On December 22, 1968, Eisenhower married Julie Nixon, a daughter of then President-elect Nixon, who had served as Dwight Eisenhower's vice president. The couple had known each other since meeting at the 1956 Republican National Convention. Eisenhower had served as Julie Nixon's civilian escort at the International Debutante Ball at the Waldorf-Astoria Hotel in New York City. The Reverend Norman Vincent Peale officiated in the non-denominational rite at the Marble Collegiate Church in New York City.

The Eisenhowers live in Berwyn, Pennsylvania. They have three children: actress Jennie Elizabeth Eisenhower (born August 15, 1978); Alexander Richard Eisenhower (b. 1980); and Melanie Catherine Eisenhower (b. 1984).

In 1970, Eisenhower accepted a request to attend the funeral of Dan Mitrione, an operative whose involvement in training Uruguayan police in torture techniques later caused profound controversy.

== In popular culture ==
Due to his connection with Julie and President Nixon, Eisenhower was one inspiration for the Creedence Clearwater Revival song "Fortunate Son", released in 1969. The song's author and singer, John Fogerty, wrote:

'Fortunate Son' wasn't really inspired by any one event.
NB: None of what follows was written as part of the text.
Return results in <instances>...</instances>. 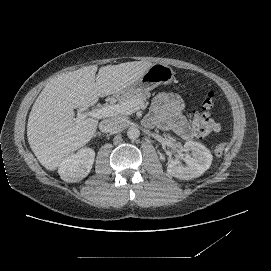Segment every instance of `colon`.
<instances>
[{"mask_svg": "<svg viewBox=\"0 0 271 271\" xmlns=\"http://www.w3.org/2000/svg\"><path fill=\"white\" fill-rule=\"evenodd\" d=\"M214 95L208 92L200 104L198 110L192 113V125L194 132L198 137H205L220 130V125L212 119L210 110L213 106ZM226 149L225 143H220L215 147V154L221 156Z\"/></svg>", "mask_w": 271, "mask_h": 271, "instance_id": "5ec220e1", "label": "colon"}]
</instances>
Julie Nixon was dating David Eisenhower. You'd hear about the son of this senator or that congressman who was given a deferment from the military or a choice position in the military. They seemed privileged and whether they liked it or not, these people were symbolic in the sense that they weren't being touched by what their parents were doing. They weren't being affected like the rest of us.

He was referenced in the Doonesbury comic strip in March 1976. When Uncle Duke, in his role as ambassador to China, was presented to Chairman Mao, Mao confused Duke with "his old friend David Eisenhower."